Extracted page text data
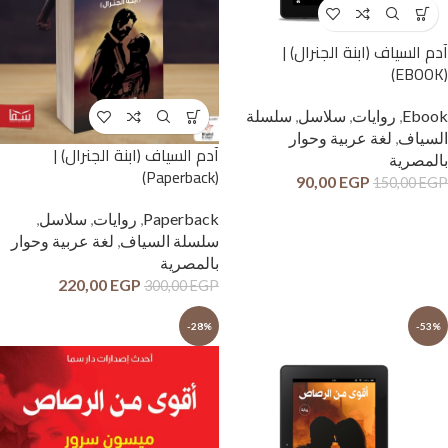
آدم السياف (ابنة الجنرال) |
(EBOOK)
Ebook
,
روايات
,
سلاسل
,
سلسلة
السياف
,
لغة عربية وحوار
آدم السياف (ابنة الجنرال) |
بالمصرية
(Paperback)
90,00
EGP
150,00
EGP
Paperback
,
روايات
,
سلاسل
,
سلسلة السياف
,
لغة عربية وحوار
بالمصرية
220,00
EGP
300,00
EGP
-28%
-53%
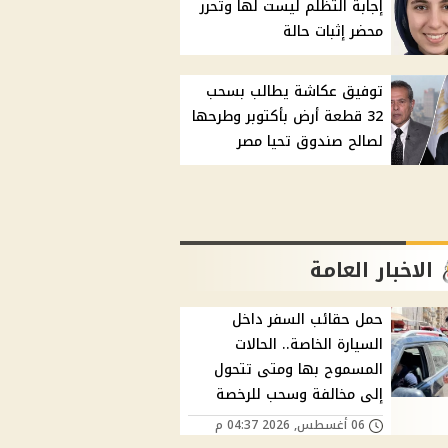
إجابة التظلم ليست لها وتحرر
محضر إثبات حالة
توفيق عكاشة يطالب بسحب
32 قطعة أرض بأكتوبر وطرحها
لصالح صندوق تحيا مصر
الاخبار العامة
حمل حقائب السفر داخل
السيارة الخاصة.. الحالات
المسموح بها ومتى تتحول
إلى مخالفة وسحب للرخصة
06 أغسطس, 2026 04:37 م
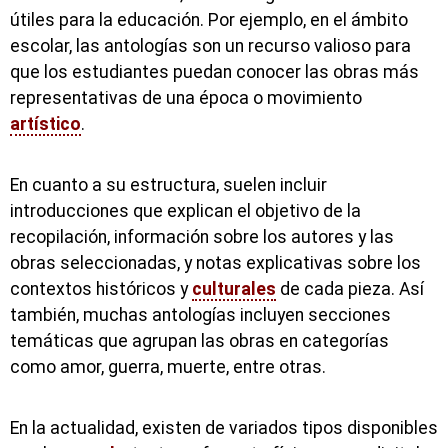
útiles para la educación. Por ejemplo, en el ámbito
escolar, las antologías son un recurso valioso para
que los estudiantes puedan conocer las obras más
representativas de una época o movimiento
artístico
.
En cuanto a su estructura, suelen incluir
introducciones que explican el objetivo de la
recopilación, información sobre los autores y las
obras seleccionadas, y notas explicativas sobre los
contextos históricos y
culturales
de cada pieza. Así
también, muchas antologías incluyen secciones
temáticas que agrupan las obras en categorías
como amor, guerra, muerte, entre otras.
En la actualidad, existen de variados tipos disponibles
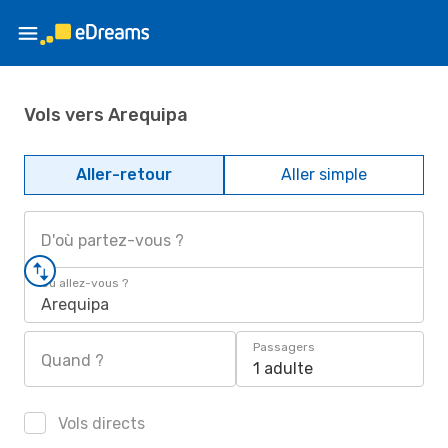
Vols vers Arequipa
Aller-retour
Aller simple
D'où partez-vous ?
Où allez-vous ?
Arequipa
Passagers
Quand ?
1 adulte
Vols directs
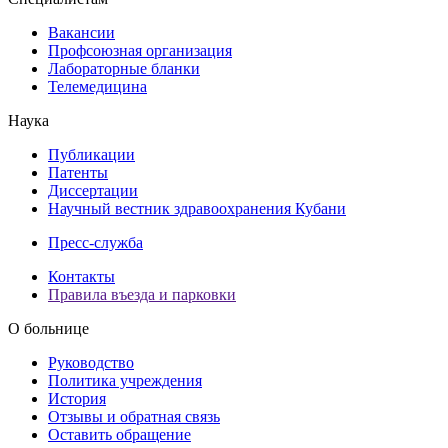
Вакансии
Профсоюзная организация
Лабораторные бланки
Телемедицина
Наука
Публикации
Патенты
Диссертации
Научный вестник здравоохранения Кубани
Пресс-служба
Контакты
Правила въезда и парковки
О больнице
Руководство
Политика учреждения
История
Отзывы и обратная связь
Оставить обращение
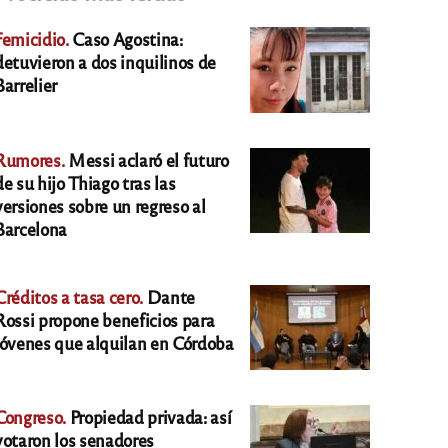
Femicidio.
Caso Agostina:
detuvieron a dos inquilinos de
Barrelier
Rumores.
Messi aclaró el futuro
de su hijo Thiago tras las
versiones sobre un regreso al
Barcelona
Créditos a tasa cero.
Dante
Rossi propone beneficios para
jóvenes que alquilan en Córdoba
Congreso.
Propiedad privada: así
votaron los senadores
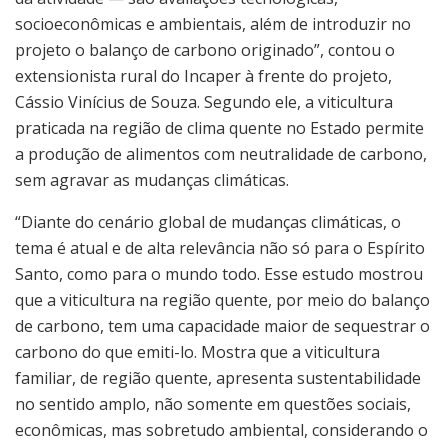
socioeconômicas e ambientais, além de introduzir no
projeto o balanço de carbono originado”, contou o
extensionista rural do Incaper à frente do projeto,
Cássio Vinícius de Souza. Segundo ele, a viticultura
praticada na região de clima quente no Estado permite
a produção de alimentos com neutralidade de carbono,
sem agravar as mudanças climáticas.
“Diante do cenário global de mudanças climáticas, o
tema é atual e de alta relevância não só para o Espírito
Santo, como para o mundo todo. Esse estudo mostrou
que a viticultura na região quente, por meio do balanço
de carbono, tem uma capacidade maior de sequestrar o
carbono do que emiti-lo. Mostra que a viticultura
familiar, de região quente, apresenta sustentabilidade
no sentido amplo, não somente em questões sociais,
econômicas, mas sobretudo ambiental, considerando o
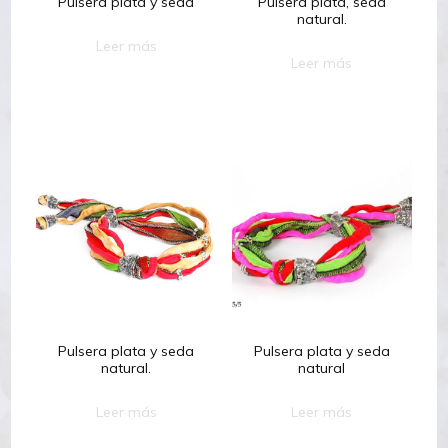
Pulsera plata y seda
Pulsera plata, seda
natural.
Leer más
Leer más
Pulsera plata y seda
Pulsera plata y seda
natural.
natural
Leer más
Leer más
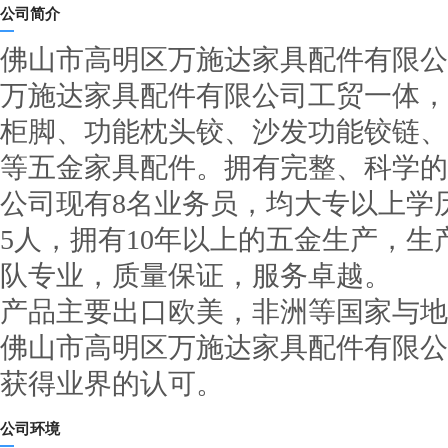
公司简介
佛山市高明区万施达家具配件有限公司成
万施达家具配件有限公司工贸一体，
柜脚、功能枕头铰、沙发功能铰链、
等五金家具配件。拥有完整、科学
公司现有8名业务员，均大专以上学
5人，拥有10年以上的五金生产，生
队专业，质量保证，服务卓越。
产品主要出口欧美，非洲等国家与地
佛山市高明区万施达家具配件有限公
获得业界的认可。
公司环境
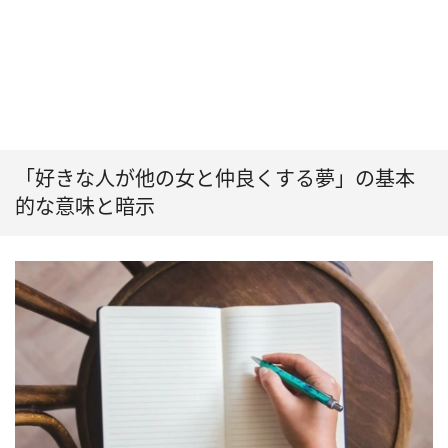
「好きな人が他の女と仲良くする夢」の基本
的な意味と暗示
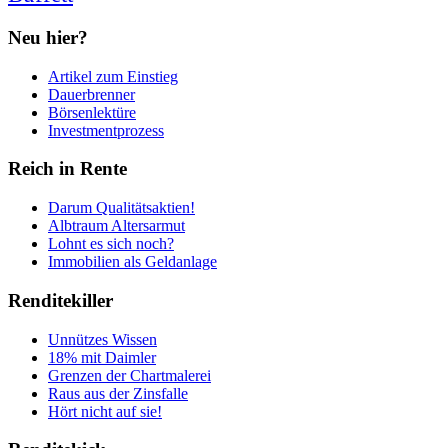
Neu hier?
Artikel zum Einstieg
Dauerbrenner
Börsenlektüre
Investmentprozess
Reich in Rente
Darum Qualitätsaktien!
Albtraum Altersarmut
Lohnt es sich noch?
Immobilien als Geldanlage
Renditekiller
Unnützes Wissen
18% mit Daimler
Grenzen der Chartmalerei
Raus aus der Zinsfalle
Hört nicht auf sie!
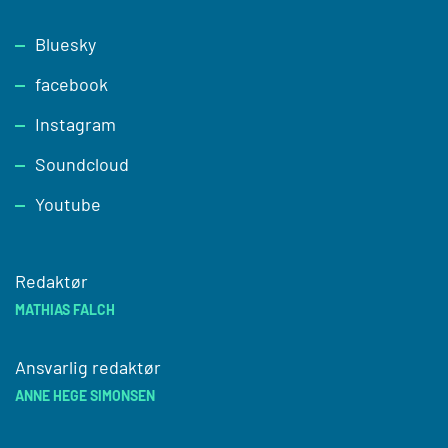
Footer
Bluesky
facebook
Instagram
Soundcloud
Youtube
Redaktør
MATHIAS FALCH
Ansvarlig redaktør
ANNE HEGE SIMONSEN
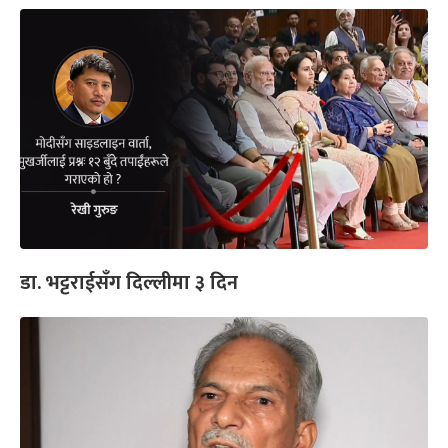
डा. भट्टराईसँग दिल्लीमा ३ दिन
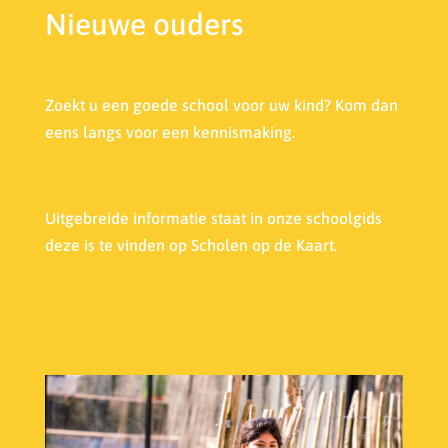
Nieuwe ouders
Zoekt u een goede school voor uw kind? Kom dan
eens langs voor een kennismaking.
Uitgebreide informatie staat in onze s
choolgids
deze is te vinden op Scholen op de Kaart.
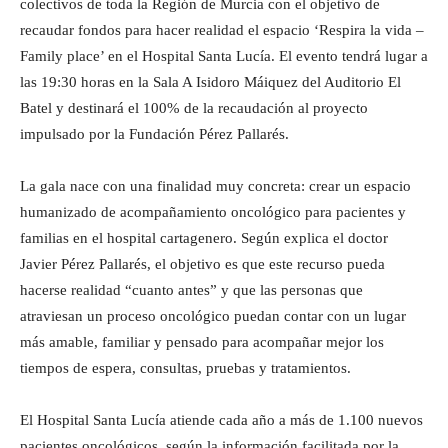
colectivos de toda la Región de Murcia con el objetivo de
recaudar fondos para hacer realidad el espacio ‘Respira la vida –
Family place’ en el Hospital Santa Lucía. El evento tendrá lugar a
las 19:30 horas en la Sala A Isidoro Máiquez del Auditorio El
Batel y destinará el 100% de la recaudación al proyecto
impulsado por la Fundación Pérez Pallarés.
La gala nace con una finalidad muy concreta: crear un espacio
humanizado de acompañamiento oncológico para pacientes y
familias en el hospital cartagenero. Según explica el doctor
Javier Pérez Pallarés, el objetivo es que este recurso pueda
hacerse realidad “cuanto antes” y que las personas que
atraviesan un proceso oncológico puedan contar con un lugar
más amable, familiar y pensado para acompañar mejor los
tiempos de espera, consultas, pruebas y tratamientos.
El Hospital Santa Lucía atiende cada año a más de 1.100 nuevos
pacientes oncológicos, según la información facilitada por la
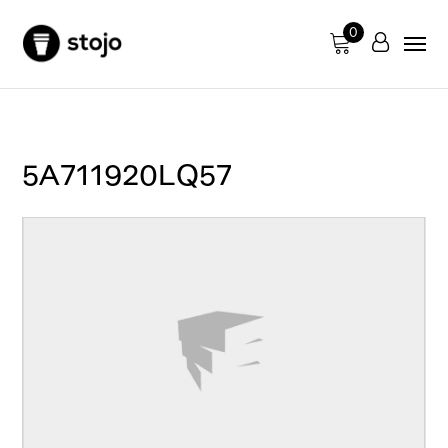
0
5A711920LQ57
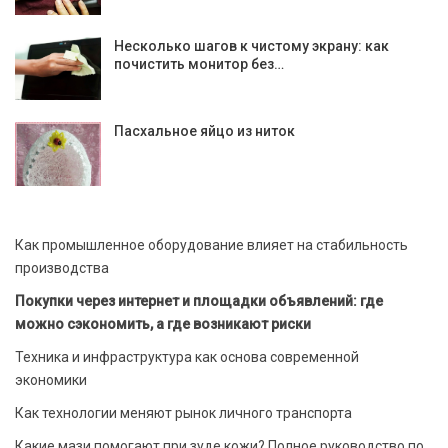
Несколько шагов к чистому экрану: как
почистить монитор без…
Пасхальное яйцо из ниток
Как промышленное оборудование влияет на стабильность
производства
Покупки через интернет и площадки объявлений: где
можно сэкономить, а где возникают риски
Техника и инфраструктура как основа современной
экономики
Как технологии меняют рынок личного транспорта
Какие мази помогают при зуде кожи? Полное руководство по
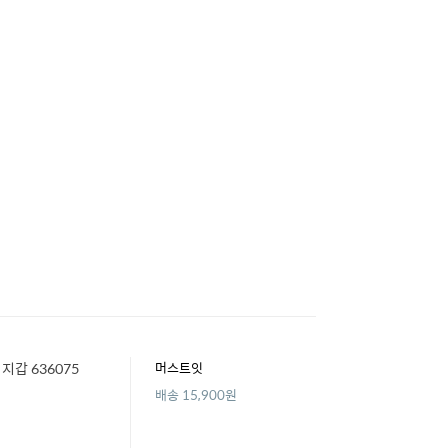
갑 636075
머스트잇
배송 15,900원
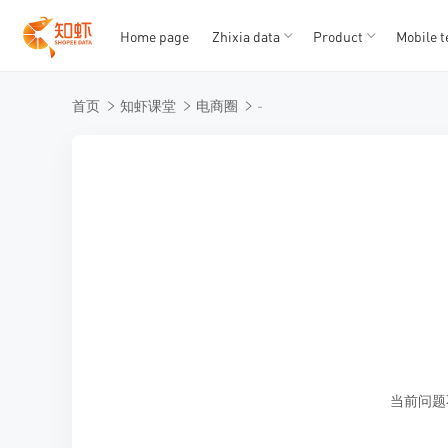
Home page
Zhixia data
Product
Mobile t
T
T
首页
知虾课堂
电商圈
-
1
2
3
4
5
当前问题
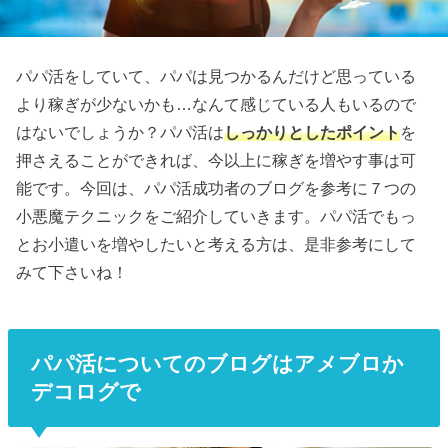
パパ活をしていて、パパは見つかるんだけど思っている
より稼ぎが少ないかも…なんて感じている人もいるので
はないでしょうか？パパ活は
しっかりとしたポイント
を
押さえることができれば、今以上に稼ぎを増やす事は可
能です。今回は、パパ活成功者のブログを参考に７つの
小悪魔テクニックをご紹介していきます。パパ活でもっ
とお小遣いを増やしたいと考える方は、是非参考にして
みて下さいね！
パパ活についてのブログはアメブロか
デコログで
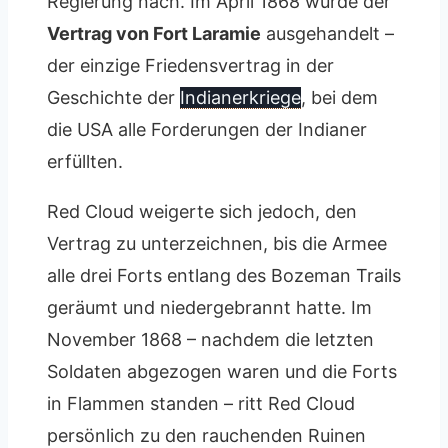
Regierung nach. Im April 1868 wurde der
Vertrag von Fort Laramie
ausgehandelt –
der einzige Friedensvertrag in der
Geschichte der
Indianerkriege
, bei dem
die USA alle Forderungen der Indianer
erfüllten.
Red Cloud weigerte sich jedoch, den
Vertrag zu unterzeichnen, bis die Armee
alle drei Forts entlang des Bozeman Trails
geräumt und niedergebrannt hatte. Im
November 1868 – nachdem die letzten
Soldaten abgezogen waren und die Forts
in Flammen standen – ritt Red Cloud
persönlich zu den rauchenden Ruinen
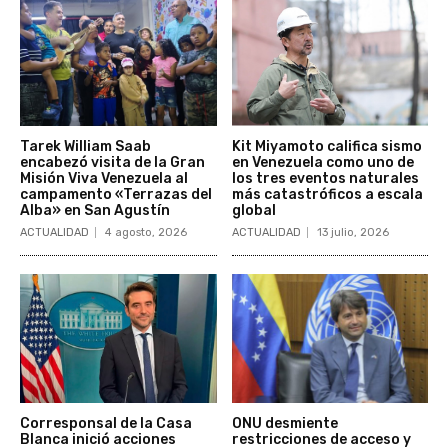
Tarek William Saab
Kit Miyamoto califica sismo
encabezó visita de la Gran
en Venezuela como uno de
Misión Viva Venezuela al
los tres eventos naturales
campamento «Terrazas del
más catastróficos a escala
Alba» en San Agustín
global
ACTUALIDAD
4 agosto, 2026
ACTUALIDAD
13 julio, 2026
Corresponsal de la Casa
ONU desmiente
Blanca inició acciones
restricciones de acceso y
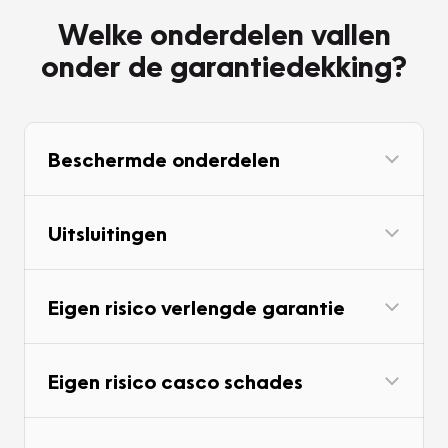
Welke onderdelen vallen
onder de garantiedekking?
Beschermde onderdelen
Uitsluitingen
Eigen risico verlengde garantie
Eigen risico casco schades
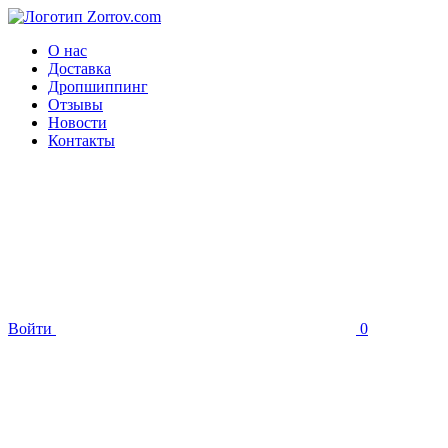
О нас
Доставка
Дропшиппинг
Отзывы
Новости
Контакты
Войти
0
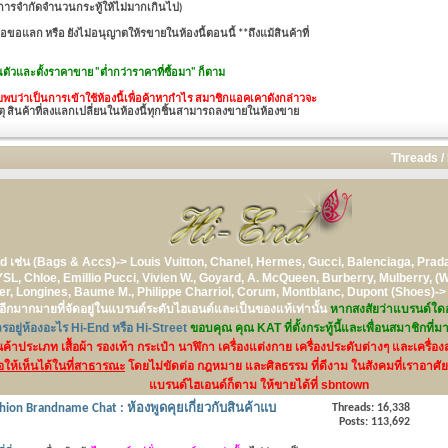
เป็นการจำกัดจำนวนกระทู้ให้ไม่มากเกินไป)
อแลก หรือ ยังไม่อนุญาตให้รขายในห้องนี้ตอนนี้ **ถึงแม้สินค้าที่
วนตัวและ
ตั้งราคาขาย "ต่ำกว่าราคาที่ซื้อมา" ก็ตาม
บว่าเป็นการเข้าใช้ห้องนี้เพื่อค้าหากำไร สมาชิกแอคเคาดังกล่าวจะ
ุ สินค้าที่ลงแลกเปลี่ยนในห้องนี้ทุกชิ้นสามารถลงขายในห้องขาย
Threads /
nd
เช่น (Bags & Accs)-> Louis Vuitton, Chanel, Hermes, Gucci, Balenciaga, Prada,
SL, Chloe, Emillio Pucci, Vivien W., Goyard, A. McQueen, Burberry, Mulberry, (W
uer, Longines, Baume M., Philippe Charriol, Corum, Montblanc, Dupont (Shoes)->
ีกมากมายที่จัดอยู่ในแบรนด์ระดับไฮเอนด์และเป็นของแท้เท่านั้น
หากสงสัยว่าแบรนด์ใดอยู
อยู่ห้องอะไร Hi-End หรือ Hi-Street
ขอบคุณ คุณ KAT ที่ตั้งกระทู้นี้และเพื่อนสมาชิกที่ม
สินค้าประเภท เสื้อผ้า รองเท้า กระเป๋า นาฬิกา เครื่องแต่งกาย เครื่องประดับต่างๆ และเ
่อให้เห็นได้ในที่สาธารณะ
โดยไม่ขัดต่อ กฎหมาย และศิลธรรม ที่ดีงาม ในสังคมที่เราอาศัย
แบรนด์ไฮเอนด์ก็ตาม ให้ขายได้ที่ sbntown
shion Brandname Chat : ห้องพูดคุยเกี่ยวกับสินค้าแบ
Threads: 16,338
Posts: 113,692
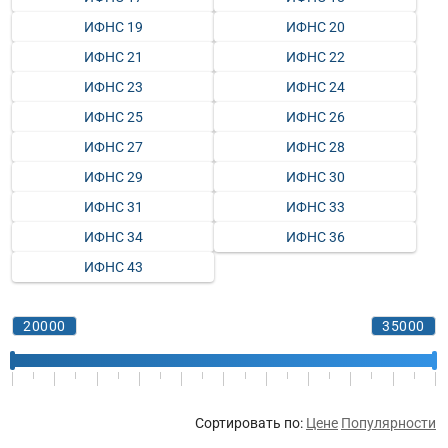
ИФНС 19
ИФНС 20
ИФНС 21
ИФНС 22
ИФНС 23
ИФНС 24
ИФНС 25
ИФНС 26
ИФНС 27
ИФНС 28
ИФНС 29
ИФНС 30
ИФНС 31
ИФНС 33
ИФНС 34
ИФНС 36
ИФНС 43
Сортировать по:
Цене
Популярности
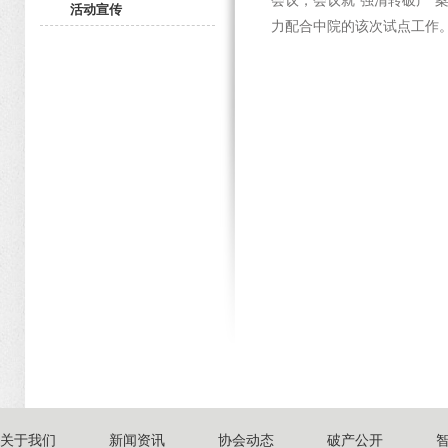
会议，会议就“强清转破产
活动宣传
力配合中院的该次试点工作
关于我们
新闻资讯
协会动态
破产公开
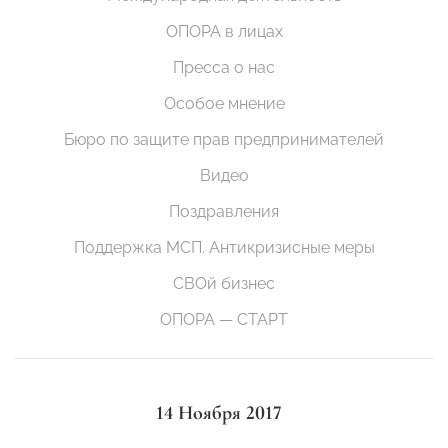
ОПОРА в лицах
Пресса о нас
Особое мнение
Бюро по защите прав предпринимателей
Видео
Поздравления
Поддержка МСП. Антикризисные меры
СВОй бизнес
ОПОРА — СТАРТ
14 Ноября 2017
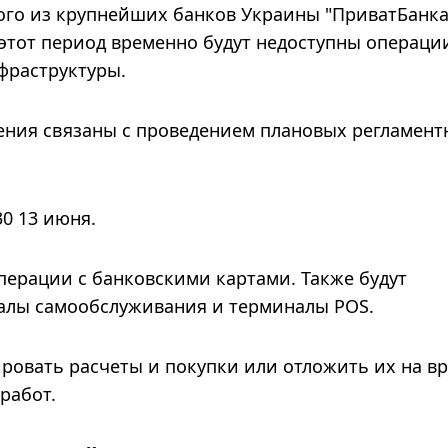
ного из крупнейших банков Украины "ПриватБанка
 этот период временно будут недоступны операци
фраструктуры.
ения связаны с проведением плановых регламен
30 13 июня.
перации с банковскими картами. Также будут
алы самообслуживания и терминалы POS.
ировать расчеты и покупки или отложить их на в
работ.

Task requirements:
Would you give again, exactly, the lines in the data above that run from the line containing "Uitgebreide informatie staat in onze s" to the line containing "November 1868 – nachdem die letzten"? Include both ends and no pictures.

Answer to the exercise:
Uitgebreide informatie staat in onze s
choolgids
deze is te vinden op Scholen op de Kaart.
colectivos de toda la Región de Murcia con el objetivo de
recaudar fondos para hacer realidad el espacio ‘Respira la vida –
Family place’ en el Hospital Santa Lucía. El evento tendrá lugar a
las 19:30 horas en la Sala A Isidoro Máiquez del Auditorio El
Batel y destinará el 100% de la recaudación al proyecto
impulsado por la Fundación Pérez Pallarés.
La gala nace con una finalidad muy concreta: crear un espacio
humanizado de acompañamiento oncológico para pacientes y
familias en el hospital cartagenero. Según explica el doctor
Javier Pérez Pallarés, el objetivo es que este recurso pueda
hacerse realidad “cuanto antes” y que las personas que
atraviesan un proceso oncológico puedan contar con un lugar
más amable, familiar y pensado para acompañar mejor los
tiempos de espera, consultas, pruebas y tratamientos.
El Hospital Santa Lucía atiende cada año a más de 1.100 nuevos
pacientes oncológicos, según la información facilitada por la
0
5A711920LQ57
Несколько шагов к чистому экрану: как
почистить монитор без…
Пасхальное яйцо из ниток
Как промышленное оборудование влияет на стабильность
производства
Покупки через интернет и площадки объявлений: где
можно сэкономить, а где возникают риски
Техника и инфраструктура как основа современной
экономики
Как технологии меняют рынок личного транспорта
Какие мази помогают при зуде кожи? Полное руководство по
갑 636075
머스트잇
배송 15,900원
Home page
Zhixia data
Product
Mobile t
T
T
首页
知虾课堂
电商圈
-
1
2
3
4
5
当前问题
パパ活をしていて、パパは見つかるんだけど思っている
より稼ぎが少ないかも…なんて感じている人もいるので
はないでしょうか？パパ活は
しっかりとしたポイント
を
押さえることができれば、今以上に稼ぎを増やす事は可
能です。今回は、パパ活成功者のブログを参考に７つの
小悪魔テクニックをご紹介していきます。パパ活でもっ
とお小遣いを増やしたいと考える方は、是非参考にして
みて下さいね！
パパ活についてのブログはアメブロか
デコログで
Regierung nach. Im April 1868 wurde der
Vertrag von Fort Laramie
ausgehandelt –
der einzige Friedensvertrag in der
Geschichte der
Indianerkriege
, bei dem
die USA alle Forderungen der Indianer
erfüllten.
Red Cloud weigerte sich jedoch, den
Vertrag zu unterzeichnen, bis die Armee
alle drei Forts entlang des Bozeman Trails
geräumt und niedergebrannt hatte. Im
November 1868 – nachdem die letzten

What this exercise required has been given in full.